You’re a Waldorf salad.
You’re the top!
You’re a Berlin ballad.
You’re a baby grand
Of a lady and a gent.
You’re an old Dutch master,
You’re Mrs. Astor,
You’re Pepsodent!

The song is a sort of piñata of delights which sparkles as brightly today as it did when it was newly minted. At the time, “You’re the Top” was a new kind of love song, which caused what Porter called “a national game” of parodies, none better than Irving Berlin’s:

You’re the burning heat of a bridal suite in use,
You’re the breasts of Venus
You’re King Kong’s penis,
You’re self-abuse!

Grateful for Porter’s eloquence and frivolity—his determined refusal to suffer—the London audience leaves Anything Goes as mostly happy campers. Plato called song “spells for souls for the creation of concord,” and Porter’s certainly proves the refreshing point. However, the songs are more memorable than the hardworking production, which, for all its well-reviewed glitz and gags, can’t get proper traction. Its success is finally a succès d’estime—that is, a success that runs out of steam.

Cinderella gets a modern makeover in Andrew Lloyd Webber’s new stage production, written by Academy Award winner Emerald Fennell.

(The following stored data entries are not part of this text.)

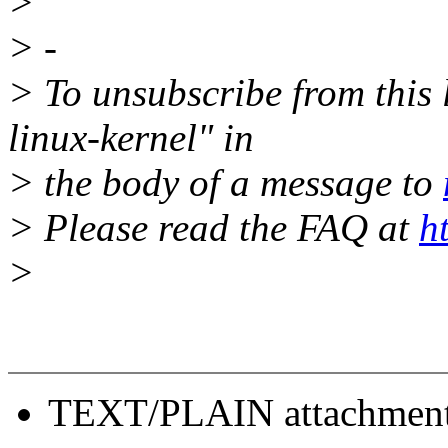
>
> -
> To unsubscribe from this l
linux-kernel" in
> the body of a message to
> Please read the FAQ at
h
>
TEXT/PLAIN attachmen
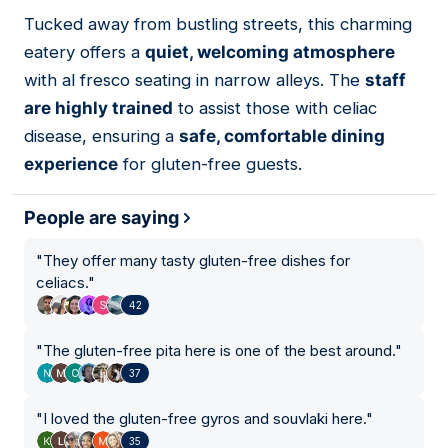
01
Tucked away from bustling streets, this charming
eatery offers a
quiet, welcoming atmosphere
with al fresco seating in narrow alleys. The
staff
are highly trained
to assist those with celiac
disease, ensuring a
safe, comfortable dining
experience
for gluten-free guests.
People are saying
"
They offer many tasty gluten-free dishes for
celiacs.
"
42
"
The gluten-free pita here is one of the best around.
"
37
"
I loved the gluten-free gyros and souvlaki here.
"
35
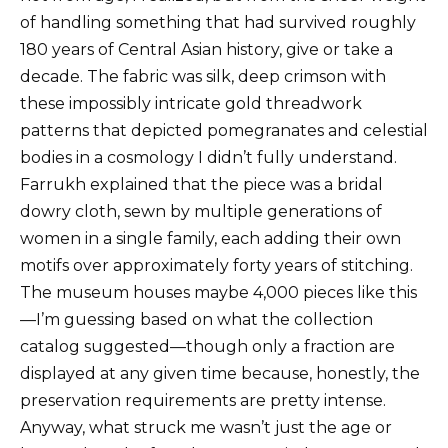
of handling something that had survived roughly
180 years of Central Asian history, give or take a
decade. The fabric was silk, deep crimson with
these impossibly intricate gold threadwork
patterns that depicted pomegranates and celestial
bodies in a cosmology I didn’t fully understand.
Farrukh explained that the piece was a bridal
dowry cloth, sewn by multiple generations of
women in a single family, each adding their own
motifs over approximately forty years of stitching.
The museum houses maybe 4,000 pieces like this
—I’m guessing based on what the collection
catalog suggested—though only a fraction are
displayed at any given time because, honestly, the
preservation requirements are pretty intense.
Anyway, what struck me wasn’t just the age or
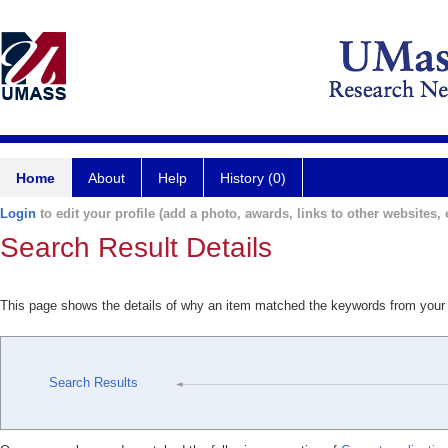
Home
About
Help
History (0)
Login
to edit your profile (add a photo, awards, links to other websites, e
Search Result Details
This page shows the details of why an item matched the keywords from your
Search Results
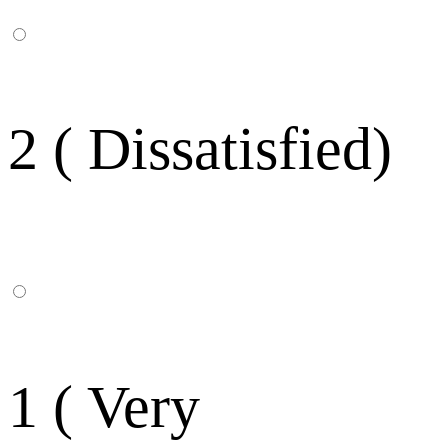
2 ( Dissatisfied)
1 ( Very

If Porter’s approach to catastrophe is to sail away from it, Andrew Lloyd Webber’s camp solution in Cinderella (book by Emerald Fennell and lyrics by David Zippel) is to steer straight into the culture’s sense of doom. In picture-perfect Belleville, where everyone’s “a chiseled god with a ripped and rockin’ bod,” disaster has struck: the behemoth public statue of the town’s fallen, well-hung Prince Charming is desecrated by graffiti and a bra put over the prince’s pumped pecs.

The donkey onto whose tail the townsfolk pin this annihilation is someone so hated they elevate her to almost mythic anathema. “A hag no one’d shag,” “snarky and snide,” they sing in “It Must Be Her,” which concludes “Her head should be hanging in shame.”

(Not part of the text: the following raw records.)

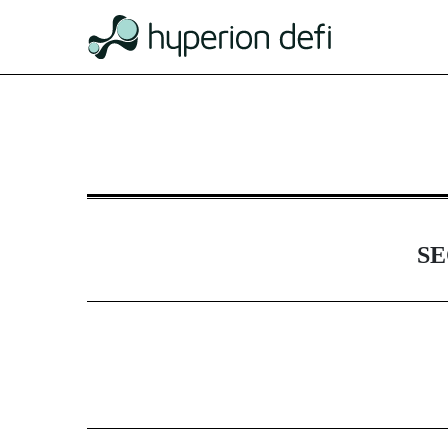
DEFA14A: Additional definit
Published on January 15, 2025
SE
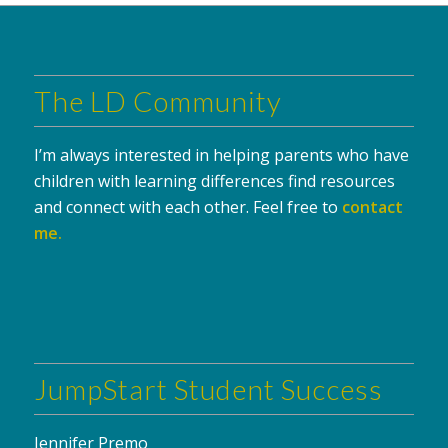
The LD Community
I’m always interested in helping parents who have
children with learning differences find resources
and connect with each other. Feel free to
contact
me
.
JumpStart Student Success
Jennifer Premo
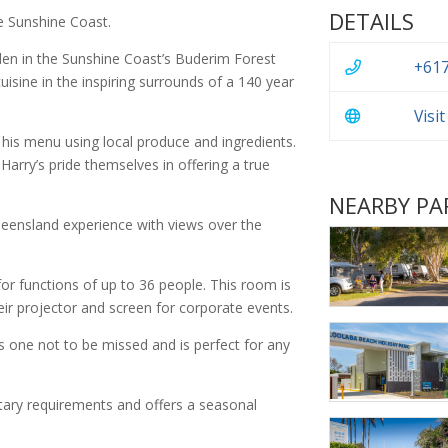
DETAILS
e Sunshine Coast.
dden in the Sunshine Coast’s Buderim Forest
+617
uisine in the inspiring surrounds of a 140 year
Visi
s his menu using local produce and ingredients.
arry’s pride themselves in offering a true
NEARBY PA
ueensland experience with views over the
or functions of up to 36 people. This room is
eir projector and screen for corporate events.
is one not to be missed and is perfect for any
dietary requirements and offers a seasonal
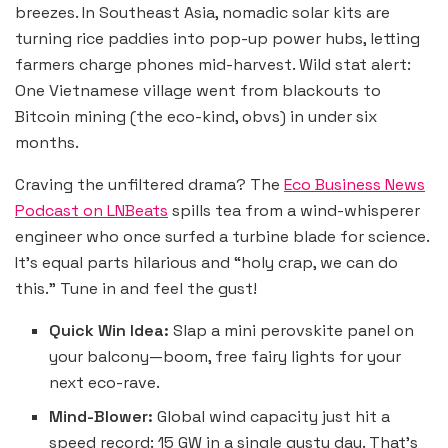
breezes. In Southeast Asia, nomadic solar kits are
turning rice paddies into pop-up power hubs, letting
farmers charge phones mid-harvest. Wild stat alert:
One Vietnamese village went from blackouts to
Bitcoin mining (the eco-kind, obvs) in under six
months.
Craving the unfiltered drama? The
Eco Business News
Podcast on LNBeats
spills tea from a wind-whisperer
engineer who once surfed a turbine blade for science.
It’s equal parts hilarious and “holy crap, we can do
this.” Tune in and feel the gust!
Quick Win Idea:
Slap a mini perovskite panel on
your balcony—boom, free fairy lights for your
next eco-rave.
Mind-Blower:
Global wind capacity just hit a
speed record: 15 GW in a single gusty day. That’s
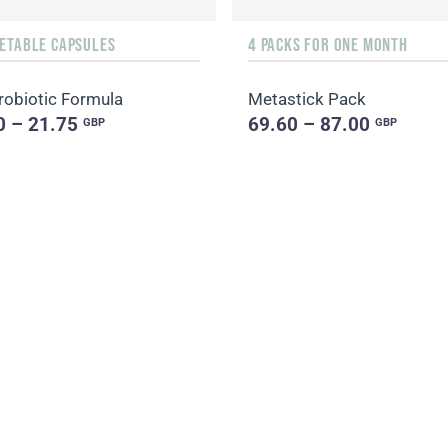
GETABLE CAPSULES
4 PACKS FOR ONE MONTH
robiotic Formula
Metastick Pack
0 – 21.75
69.60 – 87.00
GBP
GBP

“Did anyone say my name?” Enter Cinderella (Carrie Hope Fletcher, she of the power ballad), looking like a Goth cartoon right down to her Dr. Martens. Mouthy, independent, disdainful of bourgeois life, this Cinderella is all ugliness and agency, a pariah with pep. “I face life with no fear / And more than sky high IQ / … I hope I’ve upset you / Well, forget you!”

Having strip-mined the fairy tale of all of its psychology—no mourning, no sorrow, no sibling rivalry, no rescue, and not many cinders either—Fennell paints her Cinderella with the shellac of feminist shibboleths. It turns out that Prince Charming (Caleb Roberts) is not actually dead; he’s also available for marriage and arrives hymning the power of love. (“Love is redeeming, what we’re all dreaming of,” he sings.)

But, in this politically correct moment, it’s the love that formerly could not speak its name. The stepsister is beaten to the altar by a buff chorus boy. All this up-to-the-minute tosh is well designed and costumed by Gabriela Tylesova and directed so smoothly by Laurence Connor that Gucci should wear his shoes.

And underneath it all is Webber’s lyrical, romantic power noodling. Since this is a through-sung musical, Zippel’s lyrical effort is more descriptive than poetic; he’s glib but not insightful. In this show, the Devil, in the shape of the squabbling stepsisters (Georgina Castle and Laura Baldwin) and the blackmailing stepmother (Victoria Hamilton-Barritt), has all the best tunes and the best lyrics. But Cinderella is mostly a torrent of unmemorable sound, a sort of Tower of Babble.

At the finale, the shy, un-macho Prince Sebastian (Ivano Turco, making his impressive stage debut), who has always fancied the feisty, funky Bad Cinderella, finally gets together with her. They back into romance and into a sort of pragmatic arrangement, which plays as a happy ending. They don’t call it “love”; they call it “company.” If he’ll wash his own socks, pay his own way, defer to her, Cinderella agrees to the partnership. “Do you ever shut up?,” Sebastian asks Cinderella. “No,” she replies. “Good,” Sebastian says. On that pussy-footing note, the curtain falls.

On the night I saw Cinderella, the audience gave it a standing ovation. If you’ll stand for that, you’ll stand for anything.